Son las
4 horas y 45 minutos de la mañana y no puedo dormir. Me van a decir que soy un
pelotudo, pero el zumbido de los mosquitos me causa insomnio. No voy a usar un
insecticida ni un repelente, con este calor sería insoportable. Esto es un deja
vú permanente: viene zumbando, me aturde, me pica en la oreja y me rompo la
jeta de un cachetazo. Una y otra vez. Así que lo tengo que matar, si quiero
dormir no me queda otra. Por eso estoy acá a las 4 y pico de la mañana, porque
si lo espero lo puedo matar. Entonces espero que pase frente al monitor de la
computadora, acá, mientras escribo. Lo mato y me voy a dormir en paz. Y
mientras, cuento algo. Tengo ganas de escribir un texto que te permita
interpretar toda la expectativa que tengo. Quiero encontrar al mosquito
revoloteando frente a la computadora. Y ahí lo mato.
Me está
matando ese intenso dolor en la vista que tengo y que está batido con el pegote
del cuerpo caluroso y con el horario de trabajo que debo cumplir y la
impotencia y todo lo demás que ya sabés. Y él zumba por ahí. Quiero bajarlo a
tierra y terminar el problema. Pero para eso, tengo que armarme una torre de
paciencia. Respiración baja, dedos tecleando en silencio, vista concentrada en
lo que escribo. Contar. Edición, mucha edición, para hacer tiempo. Como si el
mosquito no existiera realmente, como si no lo esperara realmente. Al moxquito
lo cuento. Te lo cuento a vos, que me leés. Escribo y, en el fondo, busco otra
cosa.
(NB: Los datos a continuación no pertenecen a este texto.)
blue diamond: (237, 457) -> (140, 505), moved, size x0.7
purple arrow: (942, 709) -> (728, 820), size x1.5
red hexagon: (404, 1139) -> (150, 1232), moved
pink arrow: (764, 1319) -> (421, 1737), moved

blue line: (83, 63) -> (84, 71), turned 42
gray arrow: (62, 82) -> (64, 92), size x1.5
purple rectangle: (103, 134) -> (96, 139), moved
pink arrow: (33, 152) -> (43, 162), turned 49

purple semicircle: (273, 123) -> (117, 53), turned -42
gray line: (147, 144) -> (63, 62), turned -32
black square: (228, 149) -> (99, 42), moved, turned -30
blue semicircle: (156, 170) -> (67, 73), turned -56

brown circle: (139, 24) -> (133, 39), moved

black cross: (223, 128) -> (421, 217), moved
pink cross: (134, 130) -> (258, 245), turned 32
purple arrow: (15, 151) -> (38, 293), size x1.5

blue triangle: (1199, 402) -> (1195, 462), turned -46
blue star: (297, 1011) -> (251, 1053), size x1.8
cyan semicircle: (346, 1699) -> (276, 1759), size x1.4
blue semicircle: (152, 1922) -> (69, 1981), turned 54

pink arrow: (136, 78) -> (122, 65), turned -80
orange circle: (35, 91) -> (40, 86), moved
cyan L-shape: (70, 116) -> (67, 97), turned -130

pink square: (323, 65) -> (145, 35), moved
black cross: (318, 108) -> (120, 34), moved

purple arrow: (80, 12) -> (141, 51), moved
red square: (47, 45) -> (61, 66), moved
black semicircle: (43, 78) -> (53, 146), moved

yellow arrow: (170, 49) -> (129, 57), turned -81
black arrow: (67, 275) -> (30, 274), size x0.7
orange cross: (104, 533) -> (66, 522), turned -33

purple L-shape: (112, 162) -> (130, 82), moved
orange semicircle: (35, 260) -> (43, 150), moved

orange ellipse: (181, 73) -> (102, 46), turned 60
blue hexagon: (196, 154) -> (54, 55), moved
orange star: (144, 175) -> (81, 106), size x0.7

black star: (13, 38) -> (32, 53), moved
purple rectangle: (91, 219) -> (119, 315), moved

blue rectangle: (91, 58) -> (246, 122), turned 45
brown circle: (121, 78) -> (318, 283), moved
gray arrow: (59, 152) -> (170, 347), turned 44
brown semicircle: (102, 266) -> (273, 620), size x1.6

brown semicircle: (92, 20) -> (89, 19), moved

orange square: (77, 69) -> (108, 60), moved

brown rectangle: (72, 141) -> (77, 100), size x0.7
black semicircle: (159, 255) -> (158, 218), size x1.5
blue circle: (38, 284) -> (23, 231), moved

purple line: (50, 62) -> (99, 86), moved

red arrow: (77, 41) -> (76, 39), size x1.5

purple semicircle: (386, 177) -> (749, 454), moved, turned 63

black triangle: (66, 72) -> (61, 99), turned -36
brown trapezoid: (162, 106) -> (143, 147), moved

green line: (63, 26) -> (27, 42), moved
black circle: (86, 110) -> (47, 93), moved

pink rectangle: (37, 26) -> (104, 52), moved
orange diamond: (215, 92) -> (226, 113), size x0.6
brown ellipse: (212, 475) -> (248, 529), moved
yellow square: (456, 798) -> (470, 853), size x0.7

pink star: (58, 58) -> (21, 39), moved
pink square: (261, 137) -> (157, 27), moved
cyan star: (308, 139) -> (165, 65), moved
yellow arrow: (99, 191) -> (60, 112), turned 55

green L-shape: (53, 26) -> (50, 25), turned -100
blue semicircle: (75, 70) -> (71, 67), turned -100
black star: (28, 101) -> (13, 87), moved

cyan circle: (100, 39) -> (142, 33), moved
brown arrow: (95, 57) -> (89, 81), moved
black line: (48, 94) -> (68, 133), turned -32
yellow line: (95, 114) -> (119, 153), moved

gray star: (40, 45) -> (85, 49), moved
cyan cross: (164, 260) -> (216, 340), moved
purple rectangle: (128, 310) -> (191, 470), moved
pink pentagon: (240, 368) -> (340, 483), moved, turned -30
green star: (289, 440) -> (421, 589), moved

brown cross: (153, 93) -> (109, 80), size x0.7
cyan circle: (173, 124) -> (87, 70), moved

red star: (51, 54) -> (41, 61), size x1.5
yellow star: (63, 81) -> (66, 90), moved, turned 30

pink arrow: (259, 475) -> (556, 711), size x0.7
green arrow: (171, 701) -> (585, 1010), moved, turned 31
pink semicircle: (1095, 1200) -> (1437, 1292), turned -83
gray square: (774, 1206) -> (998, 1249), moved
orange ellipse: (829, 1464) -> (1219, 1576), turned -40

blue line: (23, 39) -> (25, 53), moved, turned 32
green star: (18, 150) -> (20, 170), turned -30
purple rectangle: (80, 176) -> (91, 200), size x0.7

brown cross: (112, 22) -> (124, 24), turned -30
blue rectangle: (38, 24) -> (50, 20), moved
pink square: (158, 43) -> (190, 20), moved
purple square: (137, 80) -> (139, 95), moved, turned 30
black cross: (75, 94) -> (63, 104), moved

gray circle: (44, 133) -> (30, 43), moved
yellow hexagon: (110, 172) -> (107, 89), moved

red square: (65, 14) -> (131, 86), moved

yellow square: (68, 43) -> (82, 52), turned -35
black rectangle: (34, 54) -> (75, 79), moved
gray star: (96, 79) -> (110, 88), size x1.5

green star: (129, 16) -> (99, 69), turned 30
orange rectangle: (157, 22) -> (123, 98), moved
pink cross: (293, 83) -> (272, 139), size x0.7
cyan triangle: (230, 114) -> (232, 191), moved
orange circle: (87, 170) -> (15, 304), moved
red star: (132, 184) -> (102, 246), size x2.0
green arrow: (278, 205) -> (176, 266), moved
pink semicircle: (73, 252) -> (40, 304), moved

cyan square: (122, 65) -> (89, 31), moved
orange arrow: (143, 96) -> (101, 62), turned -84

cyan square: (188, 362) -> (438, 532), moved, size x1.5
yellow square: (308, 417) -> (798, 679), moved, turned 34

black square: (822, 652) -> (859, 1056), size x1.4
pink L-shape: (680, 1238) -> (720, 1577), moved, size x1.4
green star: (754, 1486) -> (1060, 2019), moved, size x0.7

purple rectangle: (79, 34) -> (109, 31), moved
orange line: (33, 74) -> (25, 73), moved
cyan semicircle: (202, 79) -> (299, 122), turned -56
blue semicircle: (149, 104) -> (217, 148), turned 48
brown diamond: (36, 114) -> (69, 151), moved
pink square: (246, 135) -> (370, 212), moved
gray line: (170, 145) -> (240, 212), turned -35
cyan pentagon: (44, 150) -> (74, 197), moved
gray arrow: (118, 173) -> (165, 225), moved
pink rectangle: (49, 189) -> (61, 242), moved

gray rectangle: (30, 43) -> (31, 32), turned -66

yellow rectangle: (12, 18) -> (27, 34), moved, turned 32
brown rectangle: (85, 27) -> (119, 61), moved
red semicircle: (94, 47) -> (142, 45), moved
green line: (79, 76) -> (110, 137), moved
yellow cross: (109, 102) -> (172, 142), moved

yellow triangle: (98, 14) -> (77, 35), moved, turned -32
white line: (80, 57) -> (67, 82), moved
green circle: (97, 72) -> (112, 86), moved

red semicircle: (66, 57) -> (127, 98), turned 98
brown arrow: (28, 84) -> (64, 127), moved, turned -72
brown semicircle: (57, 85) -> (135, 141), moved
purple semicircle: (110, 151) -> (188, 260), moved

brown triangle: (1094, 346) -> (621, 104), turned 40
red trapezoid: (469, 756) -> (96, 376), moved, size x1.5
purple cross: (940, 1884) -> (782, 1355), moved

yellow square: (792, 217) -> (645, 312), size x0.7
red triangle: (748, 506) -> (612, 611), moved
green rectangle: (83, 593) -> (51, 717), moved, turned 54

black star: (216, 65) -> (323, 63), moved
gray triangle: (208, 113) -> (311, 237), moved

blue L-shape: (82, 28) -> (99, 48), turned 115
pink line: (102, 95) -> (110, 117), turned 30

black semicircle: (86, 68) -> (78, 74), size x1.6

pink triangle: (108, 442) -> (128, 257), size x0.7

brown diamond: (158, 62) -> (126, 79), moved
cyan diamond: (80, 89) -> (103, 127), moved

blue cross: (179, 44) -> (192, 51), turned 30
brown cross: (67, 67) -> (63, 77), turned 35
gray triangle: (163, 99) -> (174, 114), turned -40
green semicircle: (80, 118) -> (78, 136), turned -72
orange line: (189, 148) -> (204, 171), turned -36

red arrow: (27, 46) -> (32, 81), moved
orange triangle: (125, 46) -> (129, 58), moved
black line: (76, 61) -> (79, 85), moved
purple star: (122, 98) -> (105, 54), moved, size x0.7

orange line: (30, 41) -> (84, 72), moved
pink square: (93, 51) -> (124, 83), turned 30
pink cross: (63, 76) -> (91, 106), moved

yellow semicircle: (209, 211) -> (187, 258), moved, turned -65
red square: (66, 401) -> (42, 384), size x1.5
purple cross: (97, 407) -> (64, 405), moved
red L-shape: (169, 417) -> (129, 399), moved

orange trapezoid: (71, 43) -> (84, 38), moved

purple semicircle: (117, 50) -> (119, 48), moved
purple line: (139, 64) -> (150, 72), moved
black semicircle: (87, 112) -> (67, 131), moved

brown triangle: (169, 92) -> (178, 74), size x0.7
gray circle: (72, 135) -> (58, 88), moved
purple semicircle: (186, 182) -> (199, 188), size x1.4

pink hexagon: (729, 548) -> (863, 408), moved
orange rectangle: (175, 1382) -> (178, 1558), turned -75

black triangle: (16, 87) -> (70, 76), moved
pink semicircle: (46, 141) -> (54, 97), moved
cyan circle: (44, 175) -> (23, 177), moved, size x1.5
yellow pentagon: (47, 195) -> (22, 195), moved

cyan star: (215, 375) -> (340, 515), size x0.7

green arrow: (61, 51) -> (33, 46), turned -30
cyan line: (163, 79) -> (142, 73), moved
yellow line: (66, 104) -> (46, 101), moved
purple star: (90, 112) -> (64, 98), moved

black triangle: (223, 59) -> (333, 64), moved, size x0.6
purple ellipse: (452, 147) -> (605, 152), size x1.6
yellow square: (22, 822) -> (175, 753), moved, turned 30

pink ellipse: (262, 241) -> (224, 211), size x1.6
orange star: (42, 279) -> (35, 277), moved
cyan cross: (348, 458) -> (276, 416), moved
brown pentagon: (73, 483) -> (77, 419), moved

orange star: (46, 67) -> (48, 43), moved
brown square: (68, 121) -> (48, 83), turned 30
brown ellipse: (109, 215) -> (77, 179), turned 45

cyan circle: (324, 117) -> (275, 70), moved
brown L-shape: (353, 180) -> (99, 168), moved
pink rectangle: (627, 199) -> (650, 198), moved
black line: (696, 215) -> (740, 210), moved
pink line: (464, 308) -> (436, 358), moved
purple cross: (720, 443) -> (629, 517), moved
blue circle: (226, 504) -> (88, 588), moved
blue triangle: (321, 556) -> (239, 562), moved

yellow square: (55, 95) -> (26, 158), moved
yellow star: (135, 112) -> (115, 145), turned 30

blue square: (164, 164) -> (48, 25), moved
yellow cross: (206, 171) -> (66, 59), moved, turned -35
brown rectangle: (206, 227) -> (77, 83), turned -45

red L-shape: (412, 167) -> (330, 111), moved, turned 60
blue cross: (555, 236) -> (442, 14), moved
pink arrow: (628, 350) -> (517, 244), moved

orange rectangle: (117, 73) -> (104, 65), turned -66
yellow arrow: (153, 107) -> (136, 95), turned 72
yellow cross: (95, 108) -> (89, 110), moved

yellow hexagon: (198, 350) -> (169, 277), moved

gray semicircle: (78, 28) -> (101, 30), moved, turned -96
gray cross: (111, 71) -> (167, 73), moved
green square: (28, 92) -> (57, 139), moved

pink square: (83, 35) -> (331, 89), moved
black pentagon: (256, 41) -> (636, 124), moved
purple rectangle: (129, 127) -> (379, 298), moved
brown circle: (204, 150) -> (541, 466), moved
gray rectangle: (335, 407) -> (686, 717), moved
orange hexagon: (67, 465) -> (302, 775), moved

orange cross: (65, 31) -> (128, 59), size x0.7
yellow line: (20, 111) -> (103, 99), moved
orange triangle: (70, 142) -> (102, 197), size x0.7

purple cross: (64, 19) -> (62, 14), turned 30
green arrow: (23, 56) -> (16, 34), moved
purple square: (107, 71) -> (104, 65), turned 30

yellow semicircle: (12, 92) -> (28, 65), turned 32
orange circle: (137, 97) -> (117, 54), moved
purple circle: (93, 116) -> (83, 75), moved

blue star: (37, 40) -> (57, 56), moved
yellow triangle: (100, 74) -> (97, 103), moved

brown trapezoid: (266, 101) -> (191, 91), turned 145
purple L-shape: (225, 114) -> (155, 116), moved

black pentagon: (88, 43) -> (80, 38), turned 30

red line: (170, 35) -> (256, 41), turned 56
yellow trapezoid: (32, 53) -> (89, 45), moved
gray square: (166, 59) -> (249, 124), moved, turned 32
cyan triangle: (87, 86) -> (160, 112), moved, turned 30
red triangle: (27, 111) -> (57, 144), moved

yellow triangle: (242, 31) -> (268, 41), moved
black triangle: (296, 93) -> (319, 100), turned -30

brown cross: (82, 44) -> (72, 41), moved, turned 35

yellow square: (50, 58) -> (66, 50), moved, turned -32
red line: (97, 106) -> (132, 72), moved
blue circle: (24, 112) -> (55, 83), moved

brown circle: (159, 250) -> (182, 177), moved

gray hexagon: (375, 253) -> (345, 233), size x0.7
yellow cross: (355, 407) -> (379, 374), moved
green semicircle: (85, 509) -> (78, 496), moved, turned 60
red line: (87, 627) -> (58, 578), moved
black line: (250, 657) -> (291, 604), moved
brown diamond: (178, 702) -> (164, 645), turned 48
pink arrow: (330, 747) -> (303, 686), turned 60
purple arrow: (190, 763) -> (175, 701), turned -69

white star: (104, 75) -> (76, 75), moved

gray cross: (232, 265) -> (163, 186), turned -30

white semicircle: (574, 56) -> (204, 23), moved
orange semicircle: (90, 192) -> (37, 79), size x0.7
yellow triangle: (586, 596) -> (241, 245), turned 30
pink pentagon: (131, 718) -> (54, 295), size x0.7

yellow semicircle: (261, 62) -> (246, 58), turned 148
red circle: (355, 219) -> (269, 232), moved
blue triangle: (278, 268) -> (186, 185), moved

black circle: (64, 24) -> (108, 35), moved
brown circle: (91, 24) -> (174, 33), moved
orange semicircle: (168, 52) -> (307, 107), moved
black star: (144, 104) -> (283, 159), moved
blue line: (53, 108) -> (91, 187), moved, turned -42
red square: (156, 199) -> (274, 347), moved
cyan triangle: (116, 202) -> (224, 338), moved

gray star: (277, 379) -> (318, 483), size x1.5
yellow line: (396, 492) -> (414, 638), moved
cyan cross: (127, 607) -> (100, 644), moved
Quiero matar lo que me distrae el sueño y ahora que me muero por dormir
bien empiezo la escritura. Pero justo ahí cuando aterrizo, el moxquito me
recuerda que estamos solos. Que estoy solo, porque él es una cosa
indestructible en su mérito, de voluntad innegociable. Y que yo lo traduzco, de
forma potente, como algo suspicaz y terrible.